Rev. Dr. Alyce M. McKenzie, Professor of Preaching and Worship at Perkins School of Theology, points out that throughout the gospel of Luke, Jesus seems to be passing by at just the right time for people. Just when a man is twisted by demons (4:31, 8:26), Jesus the exorcist passes by. Just as men are involved in the daily grind of making a living, Jesus passes by and calls them to follow him (chap. 5). Just as a centurion’s servant falls ill, Jesus happens to be in town (chap. 7). Just as someone reaches the end of her suffering rope, after years of struggle, Jesus happens to be moving down the street (8:41). Just when someone thinks they are beyond the notice and reach of a loving, forgiving God, Jesus the Good Shepherd, the Forgiving Parent, sets comes along with a parable (15:1, 15:11). And just when a short, insecure extortionist is primed for repentance, guess who is passing through Jericho?
See, Zacchaeus is a tax collector. Tax collectors have featured heavily in the lectionary recently, indicating something in the gospels which is kept on the DL in most churches…money matters to Jesus. Not in a prosperity gospel, “Jesus wants to make you rich” kind of way, but as a moral claim on our lives. Jesus cares about what we do with our money, in part because money is power – even in first century Palestine – and Jesus REALLY cares about what we do with our power.

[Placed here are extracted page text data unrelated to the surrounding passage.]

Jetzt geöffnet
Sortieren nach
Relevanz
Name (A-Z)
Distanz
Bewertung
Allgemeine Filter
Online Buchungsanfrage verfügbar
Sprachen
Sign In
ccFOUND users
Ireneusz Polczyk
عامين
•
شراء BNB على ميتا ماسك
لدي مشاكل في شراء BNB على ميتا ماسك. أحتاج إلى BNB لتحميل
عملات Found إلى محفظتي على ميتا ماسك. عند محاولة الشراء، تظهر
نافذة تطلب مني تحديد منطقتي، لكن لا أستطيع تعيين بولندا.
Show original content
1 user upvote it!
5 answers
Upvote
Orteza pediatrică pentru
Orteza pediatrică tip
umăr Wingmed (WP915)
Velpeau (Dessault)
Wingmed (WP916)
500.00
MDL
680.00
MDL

The tax collector is the stereotypical example of what NOT to do with money or power in Jesus’ time. Tax collection was a major part of the imperial model, it’s how Rome kept things going. And the best way to squeeze the most money out of the locals, insuring that Rome’s tribute was regular and sizable, was to get a local to do it. They know the people, they know who has the money, and they have the connections already. The problem with that is, you have to find someone willing to sell out their own people for a profit. And, fortunately for Rome, there’s always someone willing to do that.

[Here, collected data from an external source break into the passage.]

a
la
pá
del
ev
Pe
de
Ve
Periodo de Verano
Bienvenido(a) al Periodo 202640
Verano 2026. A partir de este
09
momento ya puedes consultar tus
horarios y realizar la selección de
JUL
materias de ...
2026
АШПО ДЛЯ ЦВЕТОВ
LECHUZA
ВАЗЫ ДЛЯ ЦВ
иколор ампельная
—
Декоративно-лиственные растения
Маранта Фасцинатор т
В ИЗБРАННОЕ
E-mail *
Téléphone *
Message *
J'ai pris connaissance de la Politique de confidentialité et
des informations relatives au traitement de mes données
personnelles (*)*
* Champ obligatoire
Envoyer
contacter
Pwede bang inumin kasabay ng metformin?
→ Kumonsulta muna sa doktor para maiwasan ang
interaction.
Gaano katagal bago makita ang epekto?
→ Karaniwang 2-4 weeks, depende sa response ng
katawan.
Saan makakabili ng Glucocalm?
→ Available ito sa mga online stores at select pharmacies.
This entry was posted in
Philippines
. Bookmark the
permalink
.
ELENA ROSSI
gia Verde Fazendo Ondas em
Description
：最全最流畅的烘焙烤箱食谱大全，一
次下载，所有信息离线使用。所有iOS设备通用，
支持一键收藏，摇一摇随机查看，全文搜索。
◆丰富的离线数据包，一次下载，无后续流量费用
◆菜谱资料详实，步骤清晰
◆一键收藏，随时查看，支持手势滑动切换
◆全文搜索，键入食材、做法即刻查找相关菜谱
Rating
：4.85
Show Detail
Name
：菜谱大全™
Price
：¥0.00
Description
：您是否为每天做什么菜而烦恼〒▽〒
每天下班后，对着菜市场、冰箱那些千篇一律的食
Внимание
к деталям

So, Zacchaeus’ job was to shake people down for the tax money, and he was apparently good at it. He gathered all that he could and whatever he gathered over the tax amount was his to keep. So the harder he shook, the more he made. And Zacchaeus, the text tells us, was rich…but not popular.

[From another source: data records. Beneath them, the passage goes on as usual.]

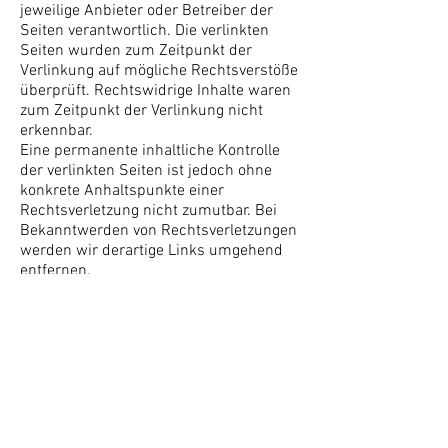
jeweilige Anbieter oder Betreiber der
Seiten verantwortlich. Die verlinkten
Seiten wurden zum Zeitpunkt der
Verlinkung auf mögliche Rechtsverstöße
überprüft. Rechtswidrige Inhalte waren
zum Zeitpunkt der Verlinkung nicht
erkennbar.
Eine permanente inhaltliche Kontrolle
der verlinkten Seiten ist jedoch ohne
konkrete Anhaltspunkte einer
Rechtsverletzung nicht zumutbar. Bei
Bekanntwerden von Rechtsverletzungen
werden wir derartige Links umgehend
entfernen.
Urheberrecht
Die durch die Seitenbetreiber erstellten
Inhalte und Werke auf diesen Seiten
unterliegen dem deutschen
Urheberrecht. Die Vervielfältigung,
Bearbeitung, Verbreitung und jede Art
der Verwertung außerhalb der Grenzen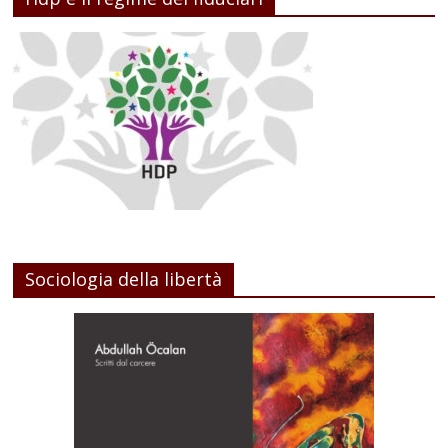
Sociologia della libertà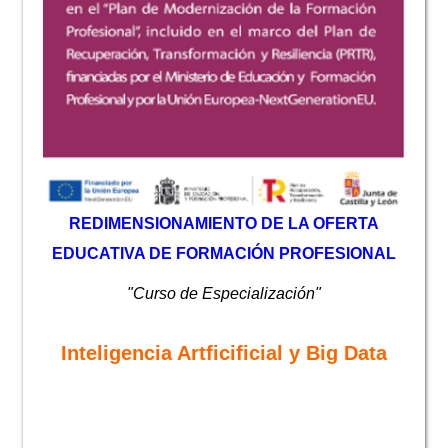
REDIMENSIONAMIENTO DE LA OFERTA
EDUCATIVA DE FORMACIÓN PROFESIONAL
"Curso de Especialización"
Inteligencia Artficificial y Big Data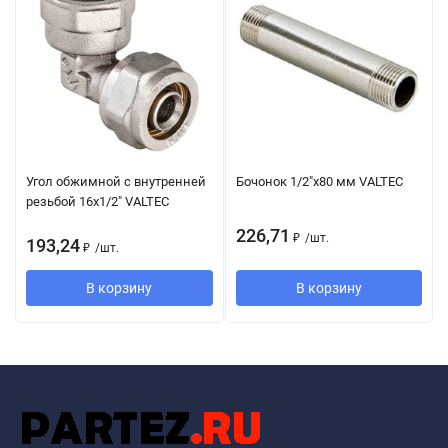
Угол обжимной с внутренней
Бочонок 1/2"х80 мм VALTEC
резьбой 16х1/2" VALTEC
226,71
₽
/
шт.
193,24
₽
/
шт.
В корзину
В корзину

There’s a whole sermon about economic injustice, the gaming of systems to keep the poor down and the ways that such systems don’t really change, they just change outfits. But that’s not the sermon for today. For the more I tried to write that one, the more the Spirit told me to remind us all of the presence of God in Jesus at the right time, in the right place. The more I wanted to decry the injustice, the more God wanted me to say, pay attention – it’s not coincidence, this meeting between Jesus and Zacchaeus.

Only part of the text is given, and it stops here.